Bulletin 20 July 2018. Journeys to the cloud, and what to say when you have nothing to say?

It’s not that big a secret why I dropped out of the analyst business for a while. Having spent over ten years being asked what I thought about everything and anything technological, one day I simply found I had run out of things to say. It wasn’t any big crisis, more a flummoxed shrug which came uncoincidentally at a time when everything, I mean everything, was going to “move to the cloud.”

We now know better, of course. A philosophical shift towards thinking about workloads rather than resources has been taking place for some time, based on an increasingly flexible architecture. The only reason you (still) have to think about hardware is because of its constraints, bottlenecks and work-arounds; take these away, either by having enormous availability or by clever orchestration, and the conversation can focus on the problem you are trying to solve, rather than what you use to solve it.

Should everything have just moved to the cloud, we would indeed now be in a world where IT infrastructure didn’t matter at all (hat tip: Nicholas Carr, who painted such a picture). For a raft of reasons however, nothing could be further from the truth. Technology is fragmenting and diversifying, just as you would expect anything to do when all constraints are removed: isn’t commoditisation the ultimate constrained environment? (It is also no coincidence that, as the conversation has moved more towards representing this increase in complexity, I have found myself re-joining it. But enough about me!)

So, what does one do when one has nothing to add? One shuts up, of course. Over the past few years I have spent a fair portion of my working hours ghost-writing for very smart, yet strangely less articulate members of the technological community. In doing so, I’ve learned an inordinate amount. Not only about technology and business, but also about listening.

Listening is hard.
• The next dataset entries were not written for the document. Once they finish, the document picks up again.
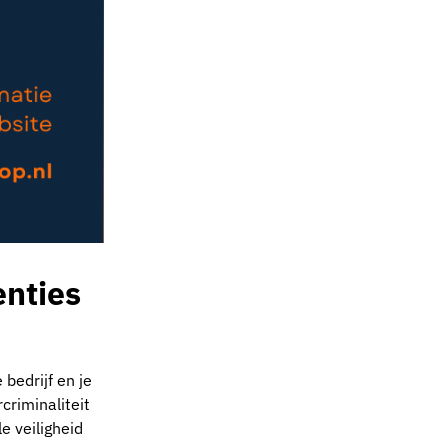
enties
 bedrijf en je
criminaliteit
e veiligheid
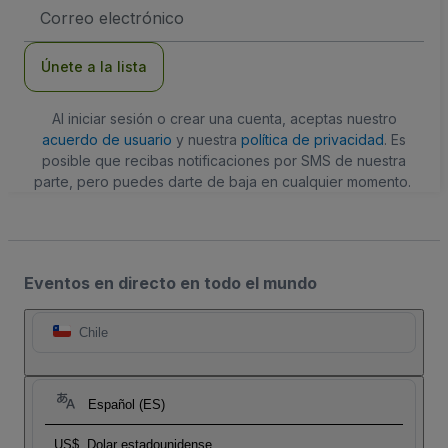
Dirección
de
correo
electrónico
Únete a la lista
Al iniciar sesión o crear una cuenta, aceptas nuestro
acuerdo de usuario
y nuestra
política de privacidad
. Es
posible que recibas notificaciones por SMS de nuestra
parte, pero puedes darte de baja en cualquier momento.
Eventos en directo en todo el mundo
Chile
Español (ES)
US$
Dolar estadounidense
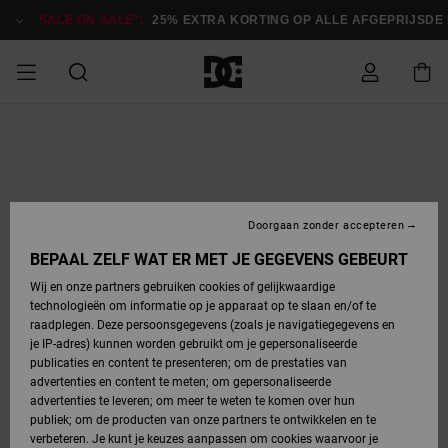
Ga
naar
SALE ON SALE*:
25% EXTRA KORTING OP ALLE AFGEPRIJSDE 
Productinformatie
SALE ON SALE
HEREN SALE
ESSENTIALS
ESSENTIALS
ESSENTIALS
SKATESHOP
SNOWBOARDSHOP
Toegang tot
Schoenen
Schoenen
Sale schoenen
Stag
Astrix
Nieuwe
Nieuwe
Petten &
Chelsea
Pixie
Nieuwe
Snowboardjassen
Court Graffik
Nieuwe
Nieuwe
Petten &
Skateschoenen
Team
Snowboardjassen
Snowboardschoene
Boots
mijn bestelling
Collectie
Collectie
hoeden
Collectie
Collectie
Collectie
hoeden
HEREN
DAMES SALE
HIGHLIGHTS
HIGHLIGHTS
SCHOENEN
GEMEENSCHAP
DAMES
Kleding
Snow
Kleding
Court Graffik
Ducati
Court Graffik
Astrix
Snowboardbroeken
Pure
Alles
Snowboardbroeken
Snowboardjassen
Snowboardjassen
Levering
SNOWBOARDSHOP
Skateschoenen
Sweatshirts
Mutsen
Sneakers
Skate
T-Shirts
Mutsen
weergeven
Doorgaan zonder accepteren
DAMES
KINDEREN
SCHOENEN
SCHOENEN
KLEDING
Accessoires
Sale
Lynx
DC Command
View All
DC Command
Alles
Stag
Snowboardschoene
Snowboardbroeken
Snowboardbroeken
BEPAAL ZELF WAT ER MET JE GEGEVENS GEBEURT
Retouren
SALE
KINDEREN
accessoires
Sneakers
T-Shirts
Tassen &
Skate
weergeven
Baby schoenen
Hoodies &
Tassen &
Wij en onze partners gebruiken cookies of gelijkwaardige
SNOWBOARDSHOP
rugzakken
sweatshirts
rugzakken
technologieën om informatie op je apparaat op te slaan en/of te
KINDEREN
KLEDING
KLEDING
ACCESSOIRES
SNOW
Pure
Manteca
Manteca
Winterlaarzen
Accessoires
Mutsen
raadplegen. Deze persoonsgegevens (zoals je navigatiegegevens en
Betaling
Sale snow-
Slippers
Overhemden
Slippers
Sneakers
je IP-adres) kunnen worden gebruikt om je gepersonaliseerde
artikelen
Alles
Jasjes &
Alles
publicaties en content te presenteren; om de prestaties van
SKATE
ACCESSOIRES
T-Shirts
Net
Construct
Best Sellers
Polair fleeces
Alles
Alles
weergeven
jassen
weergeven
advertenties en content te meten; om gepersonaliseerde
Giftcard
Winterlaarzen
Jeans
Snowboardschoene
Alles
& softshells
weergeven
weergeven
advertenties te leveren; om meer te weten te komen over hun
Jasjes &
weergeven
publiek; om de producten van onze partners te ontwikkelen en te
COURT
Jasjes &
Alles
Ascend
jassen
Overhemden
verbeteren. Je kunt je keuzes aanpassen om cookies waarvoor je
Quiksilver
GRAFFIK
jassen
weergeven
Snowboardschoene
Jasjes &
Unisex
Mutsen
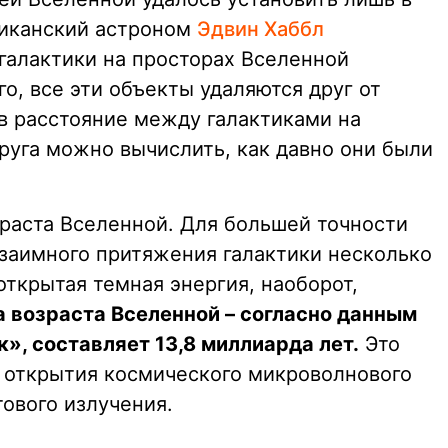
ериканский астроном
Эдвин Хаббл
 галактики на просторах Вселенной
го, все эти объекты удаляются друг от
ив расстояние между галактиками на
друга можно вычислить, как давно они были
зраста Вселенной. Для большей точности
взаимного притяжения галактики несколько
ткрытая темная энергия, наоборот,
 возраста Вселенной – согласно данным
», составляет 13,8 миллиарда лет.
Это
 открытия космического микроволнового
ового излучения.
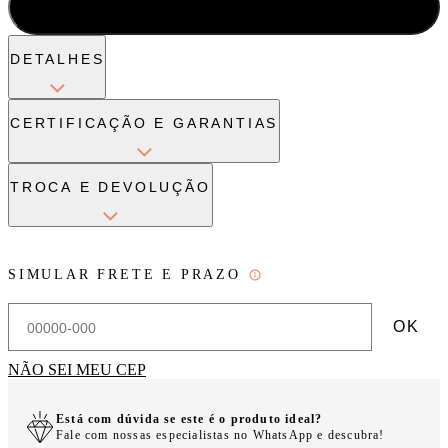
ADICIONAR À SACOLA
DETALHES
CERTIFICAÇÃO E GARANTIAS
TROCA E DEVOLUÇÃO
SIMULAR FRETE E PRAZO
OK
NÃO SEI MEU CEP
Está com dúvida se este é o produto ideal?
Fale com nossas especialistas no WhatsApp e descubra!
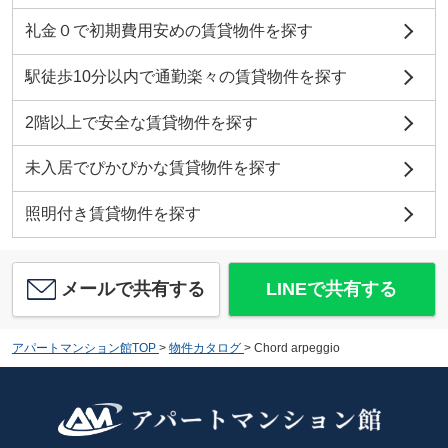
礼金０で初期費用安めの賃貸物件を探す
駅徒歩10分以内で通勤楽々の賃貸物件を探す
2階以上で安全な賃貸物件を探す
未入居でぴかぴかな賃貸物件を探す
照明付き賃貸物件を探す
メールで共有する
LINEで共有する
アパートマンション館TOP
>
物件カタログ
>
Chord arpeggio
Not only because of the noise/signal ratio, but because of our individual perspectives, framings and indeed, fears and hubris: it can sometimes be the hardest thing in the world to pay attention to what people are telling you. At a recent event, a speaker was complaining to me about how stupid some of the questions were. I didn’t say anything, but I remain firmly in the belief that when someone says, “Can you explain better, I don’t understand,” that’s probably down to their own inarticulacy, rather than a fault of the audience.

Back in 1997, I wrote an article for my consulting colleagues about blockers to listening. As I’m a hoarder, I still have them so here they are:

  • baggage - extraneous clutter in our own brains which distracts from the conversation in hand
  • inner noise - the conversation sets off a train of thoughts which, though fascinating, prevent us from continuing to listen
  • control - leaps of understanding about what the person is trying to say, missing his/her actual point entirely
  • ping-pong - where a client's point triggers a memory or an opinion, so we spend the next minutes looking for a suitable gap to express it
  • display - where we use the conversation as a tool to express our own knowledge, ignoring the client's subject matter and making him feel stupid in the bargain
  • hidden agenda - where we ensure that the conversation achieves our own goals, forgetting to check that the client's goals are satisfied.

We’ve all done them, me more than most probably. But over the past twenty years, I have at least learned that often, saying nothing is the best form of communication.

10 Reasons why Broadcom is buying CA Inc

Here’s an “article” for the week. I say “article” because I confess to have been tickled as to why a chip company might by an enterprise software company. I couldn’t resist a bash at why that might be.

Extra-curricular: Society of Authors Annual Awards

The SoA is like one of those best-ket secrets: anyone who professes some kind of authorship can can join for a nominal fee, make the most of its great legal and other services, and attend small events with luminaries of the writing world (Stephen Fry’s speech was worth the cost of entry). When seen as a collective, authors are not such a scary bunch but they generally share one characteristic: the ability to finish things. I will this on board!

Thank you again for reading, as always.